Maria Conceição mora na periferia de São Paulo. Ela é mãe solo de duas crianças pequenas. Sem emprego fixo, às vezes, falta comida em sua casa. Outras vezes, o gás. Para enganar a fome, costuma oferecer bolachas e água às crianças. Sua filha mais velha, Larissa, aparenta ter seis anos. Ela comenta, no entanto, que tem dez. O caçula Davi tem quatro e está visivelmente acima do peso. 

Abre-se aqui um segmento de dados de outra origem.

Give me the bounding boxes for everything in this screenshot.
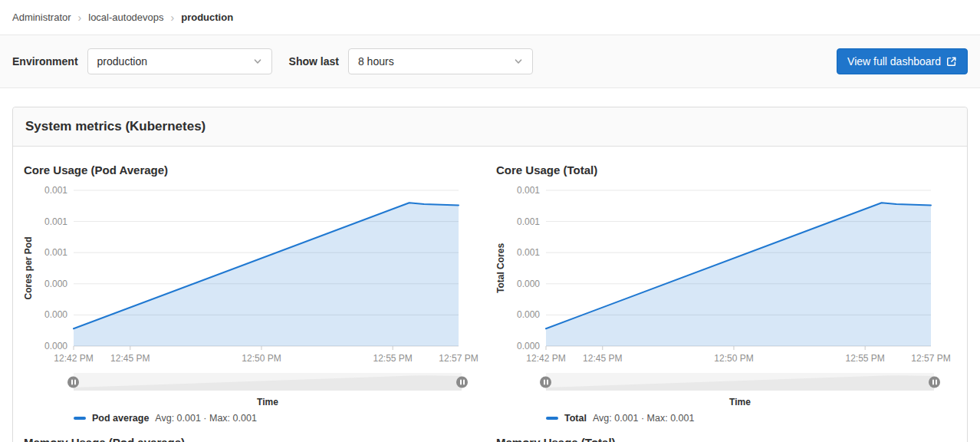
svg-text:0.000: 0.000	[44, 341, 67, 351]
core-usage-total-chart[interactable]: 0.0000.0000.0000.0010.0010.00112:42 PM12…	[496, 181, 956, 365]
show-last-label: Show last	[289, 55, 339, 68]
chevron-down-icon	[253, 57, 262, 66]
chart-title: Core Usage (Pod Average)	[24, 163, 484, 176]
svg-text:12:50 PM: 12:50 PM	[714, 353, 753, 364]
slider-handle-right[interactable]	[456, 376, 468, 388]
legend-series-stats: Avg: 0.001 · Max: 0.001	[155, 413, 257, 424]
system-metrics-card: System metrics (Kubernetes) Core Usage (…	[12, 107, 968, 442]
svg-text:12:45 PM: 12:45 PM	[110, 353, 150, 364]
slider-handle-right[interactable]	[929, 376, 940, 388]
svg-text:0.000: 0.000	[44, 309, 67, 320]
svg-text:0.001: 0.001	[517, 216, 540, 227]
svg-text:12:50 PM: 12:50 PM	[242, 353, 281, 364]
metrics-group-body: Core Usage (Pod Average) 0.0000.0000.000…	[13, 147, 967, 442]
svg-text:12:55 PM: 12:55 PM	[373, 353, 412, 364]
svg-text:12:55 PM: 12:55 PM	[845, 353, 884, 364]
time-range-slider[interactable]	[74, 373, 462, 391]
svg-text:0.001: 0.001	[517, 185, 540, 196]
legend-item-total[interactable]: Total Avg: 0.001 · Max: 0.001	[546, 413, 956, 424]
svg-text:12:57 PM: 12:57 PM	[911, 353, 950, 364]
core-usage-pod-average-chart[interactable]: 0.0000.0000.0000.0010.0010.00112:42 PM12…	[24, 181, 484, 365]
metrics-group-title: System metrics (Kubernetes)	[25, 119, 955, 134]
chart-title: Core Usage (Total)	[496, 163, 956, 176]
x-axis-title: Time	[74, 397, 462, 407]
legend-series-name: Total	[564, 413, 587, 424]
environment-select-value: production	[97, 55, 147, 68]
svg-text:0.001: 0.001	[44, 185, 67, 196]
chart-panel-core-usage-total: Core Usage (Total) 0.0000.0000.0000.0010…	[490, 147, 956, 424]
svg-text:Cores per Pod: Cores per Pod	[24, 236, 34, 299]
legend-item-pod-average[interactable]: Pod average Avg: 0.001 · Max: 0.001	[74, 413, 484, 424]
slider-mini-chart	[74, 373, 462, 391]
chart-title: Memory Usage (Total)	[496, 436, 956, 442]
breadcrumb-separator-icon: ›	[171, 12, 175, 23]
slider-handle-left[interactable]	[540, 376, 551, 388]
slider-mini-chart	[546, 373, 934, 391]
metrics-filter-bar: Environment production Show last 8 hours…	[0, 35, 980, 88]
chart-panel-memory-usage-total: Memory Usage (Total)	[490, 424, 956, 442]
legend-series-name: Pod average	[92, 413, 149, 424]
svg-text:0.000: 0.000	[517, 341, 540, 351]
svg-text:0.001: 0.001	[517, 247, 540, 258]
environment-label: Environment	[12, 55, 78, 68]
show-last-select[interactable]: 8 hours	[348, 48, 533, 74]
breadcrumb: Administrator › local-autodevops › produ…	[0, 0, 980, 35]
svg-text:0.000: 0.000	[517, 279, 540, 289]
svg-text:12:45 PM: 12:45 PM	[583, 353, 622, 364]
legend-swatch	[74, 417, 86, 420]
metrics-group-header[interactable]: System metrics (Kubernetes)	[13, 107, 967, 147]
environment-select[interactable]: production	[87, 48, 272, 74]
show-last-select-value: 8 hours	[358, 55, 394, 68]
dashboard-content: System metrics (Kubernetes) Core Usage (…	[12, 107, 968, 442]
svg-text:0.000: 0.000	[517, 309, 540, 320]
external-link-icon	[946, 56, 957, 67]
chevron-down-icon	[514, 57, 523, 66]
chart-panel-core-usage-pod-average: Core Usage (Pod Average) 0.0000.0000.000…	[24, 147, 490, 424]
time-range-slider[interactable]	[546, 373, 934, 391]
chart-plot[interactable]: 0.0000.0000.0000.0010.0010.00112:42 PM12…	[24, 181, 484, 365]
breadcrumb-separator-icon: ›	[78, 12, 82, 23]
svg-text:0.000: 0.000	[44, 279, 67, 289]
svg-text:12:42 PM: 12:42 PM	[54, 353, 93, 364]
chart-title: Memory Usage (Pod average)	[24, 436, 484, 442]
breadcrumb-item-project[interactable]: local-autodevops	[88, 12, 163, 23]
breadcrumb-item-current: production	[181, 12, 233, 23]
svg-text:12:42 PM: 12:42 PM	[526, 353, 565, 364]
svg-text:0.001: 0.001	[44, 247, 67, 258]
x-axis-title: Time	[546, 397, 934, 407]
view-full-dashboard-label: View full dashboard	[847, 55, 941, 68]
chart-panel-memory-usage-pod-average: Memory Usage (Pod average)	[24, 424, 490, 442]
legend-swatch	[546, 417, 558, 420]
svg-text:12:57 PM: 12:57 PM	[439, 353, 478, 364]
chart-plot[interactable]: 0.0000.0000.0000.0010.0010.00112:42 PM12…	[496, 181, 956, 365]
svg-text:0.001: 0.001	[44, 216, 67, 227]
view-full-dashboard-button[interactable]: View full dashboard	[837, 48, 968, 74]
svg-text:Total Cores: Total Cores	[496, 243, 506, 293]
breadcrumb-item-administrator[interactable]: Administrator	[12, 12, 71, 23]
slider-handle-left[interactable]	[67, 376, 79, 388]
legend-series-stats: Avg: 0.001 · Max: 0.001	[593, 413, 695, 424]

Conceição desabafa que as crianças sofrem com dermatites, infecções e diarréias frequentes. Da última vez em que foram ao posto de saúde, saíram de lá com um diagnóstico e um encaminhamento: as crianças estavam com desnutrição infantil e precisavam de cuidados alimentares urgentes. Por meio do SUS, conseguiram uma vaga em uma das unidades do Centro de Recuperação e Educação Nutricional (CREN). 

Essa é uma história inventada baseada em fatos. E é mais comum do que você imagina. O CREN atende cerca de três mil crianças entre 3 e 19 anos em São Paulo. Segundo o último relatório da Sociedade de Pediatria, cerca de 10 crianças menores de cinco anos são internadas todos os dias por desnutrição e outras deficiências nutricionais no Brasil. 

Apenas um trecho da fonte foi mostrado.